Seemannsromantik beim Essen

Zu den Routinearbeiten zählt die Wartung der rund 100 Seezeichen, die als "Fahrbahnmarkierungen" im Revier der Mellum liegen. Wie am nächsten Morgen. Sechs Mann stehen an Deck, eingemummelt in rote Overalls und orangefarbene Rettungswesten, mit Helm und Gummistiefeln. Ihre Gesichter glänzen. Von der Gischt oder vom Wind- und Wetterbalsam. "Ich bin langsam zu alt für diesen Job", grummelt der Bootsmann mit zusammengekniffenen Augen.

Der Führer des eigenen Krans auf dem Achterdeck hebt die gelbe Tonne aus dem Wasser. Mit einem Enterhaken angelt einer der Männer sie an Bord. Die untere Hälfte ist pechschwarz. Schlick, Algen und Muscheln, dicht an dicht, in inniger Umarmung. Der Rest ist Alltag: Wie beim Reifenwechsel in der Formel 1 weiß jeder, wann er was zu tun hat. Kette abmachen, neue Tonne ran und an der richtigen Stelle wieder in die Fluten setzen, gemeinsam mit dem tonnenschweren Stein, der als Anker dient. Die Pause bleibt kurz. Maschinist Jens Fanenbruck schaltet auf Vollgas.

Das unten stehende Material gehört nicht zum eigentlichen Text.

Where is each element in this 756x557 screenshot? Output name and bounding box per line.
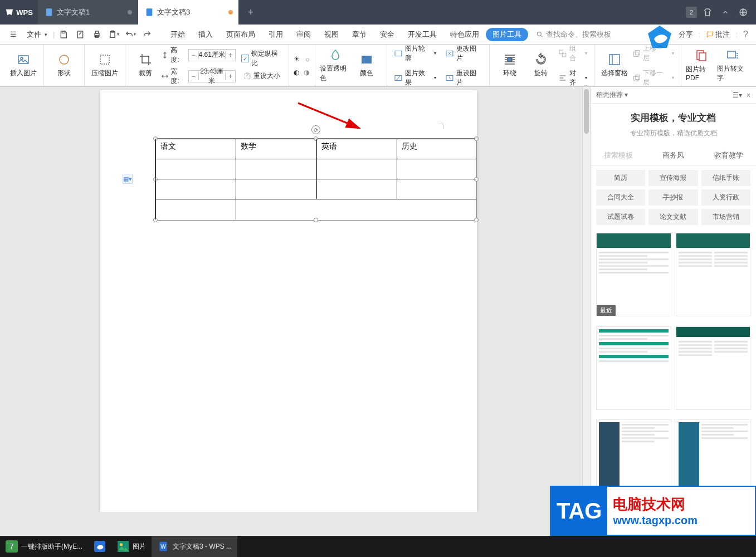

Selbst an Deck spürt man das Vibrieren und hört das monotone Wummern, das sich unten zu einem infernalischen Dröhnen zusammenbraut. Dem Grinsen von Schützenkönig Fanenbruck tut das keinen Abbruch. Im Gegenteil: Wenn er mit Blaumann und Kopfhörer durch sein riesiges, lautes Reich aus Ventilen und Rohren geht, erinnert er an ein Kind im Spielwarenladen. Jede Hydraulikpumpe und jede Antriebsstange hört jetzt auf sein Kommando. Beziehungsweise auf Anweisungen von oben.

Dort sitzt Frank Domininghaus. "Der Alte", der gar nicht so alt ist. Nur die weißen Lachfalten um die Augen im leicht sonnengebräunten Gesicht verraten die Jahre. Aber so wird man als Käpt’n auf See nun einmal genannt. So war es mit Jürgen Prochnow in Das Boot, so ist es auf der Mellum. Per Knopfdruck bedient Domininghaus die sechs Löschkanonen an Bord, die größte kann er ausfahren bis auf 35 Meter. Maschinist Fanenbruck dreht unten Ventil Nummer sieben auf. Schon saugt die Pumpe das kalte Nordseewasser ins Boot und leitet es bis ganz nach oben. Wenige Minuten später feuert die Mellum aus allen Rohren, bis das Wort Küstenwache auf dem Rumpf hinter den Wassermassen verschwindet.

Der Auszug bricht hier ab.